Court Opinion

ID: 3663705
Source: CourtListenerOpinion
Date Created: 2016-07-06 06:14:24.521933+00
Date Added: 2024-06-11T14:35:42.478875
License: Public Domain

It is first objected that the act of 1777, the      (327) entry law, does not declare such grants as the present to be void, for that the clause in that law declaring all grants issued contrary to the provisions of that act to be void relates exclusively to grants for vacant
land. The act excludes from entry all lands heretofore granted; and the clause in question declares all grants issued contrary to the provisions of that act to be void. This land had been before that time granted; another grant, for it, under color of the provisions of the act, is contrary to such provisions. I think it, therefore, within the act. But, independent of the act, it is void upon common law principles; for either suggestio falsior suppressio veri is sufficient to avoid the grants of the sovereign; and if such maxim is proper in a regal government, where there is a permanent person to take care of sovereign rights, a fortiori it is proper in a republican government where there is no such person. This grant being made upon a false suggestion, viz., that the land was vacant, is, therefore void.

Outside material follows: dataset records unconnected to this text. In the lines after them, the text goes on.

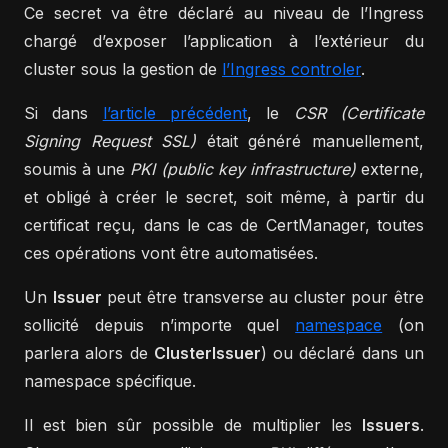
Ce secret va être déclaré au niveau de l’Ingress
chargé d’exposer l’application à l’extérieur du
cluster sous la gestion de
l’Ingress controler
.
Si dans
l’article précédent
, le
CSR (Certificate
Signing Request SSL)
était généré manuellement,
soumis à une
PKI (public key infrastructure)
externe,
et obligé à créer le secret, soit même, à partir du
certificat reçu, dans le cas de CertManager, toutes
ces opérations vont être automatisées.
Un
Issuer
peut être transverse au cluster pour être
sollicité depuis n’importe quel
namespace
(on
parlera alors de
ClusterIssuer
) ou déclaré dans un
namespace spécifique.
Il est bien sûr possible de multiplier les
Issuers
.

The next objection is that it appears that one of the relators is barred of his right to the land by seven years possession thereof by the defendant under the grant. Without deciding whether a possession for seven years or more under a void grant obtained mala fide shows such a want of interest in the person who would be otherwise owner as would induce the court to abstain from acting, as doing an act in no way beneficial to the relator, who is therefore considered as an officious intermeddler — without, I say, deciding this, I think the title of the other relators, whose rights are saved by the proviso of the act of limitations, is sufficient for the court to proceed on. And as the grant cannot be voidas to one person and good as to another, as it may be good for one thingand void as to another, it should be repealed, or rather vacated in the whole, leaving the effect of possession under it before       (328) vacation to be settled by future adjudications. The defendant has no right to complain that the grant is taken from him, and that he is left to his possession only; for the principle which restrains a court from acting before it appears that the relator has an interest is not from any tenderness to a defendant, but that the court will not be moved to act at the instance of one in no way interested. It is not the defendant's rights that are regarded, but the useless and unnecessary consumption of time. If the State chooses to act, no relator is necessary. The *Page 180 
question never arises cui bono. She wills it, and the time is her own. I think that the grant should be annulled for all the lands which had been previously granted.
The CHIEF JUSTICE concurred.
PER CURIAM.                                             Affirmed.
Cited: Hoyle v. Logan, 15 N.C. 497; Holland v. Crow, 34 N.C. 280.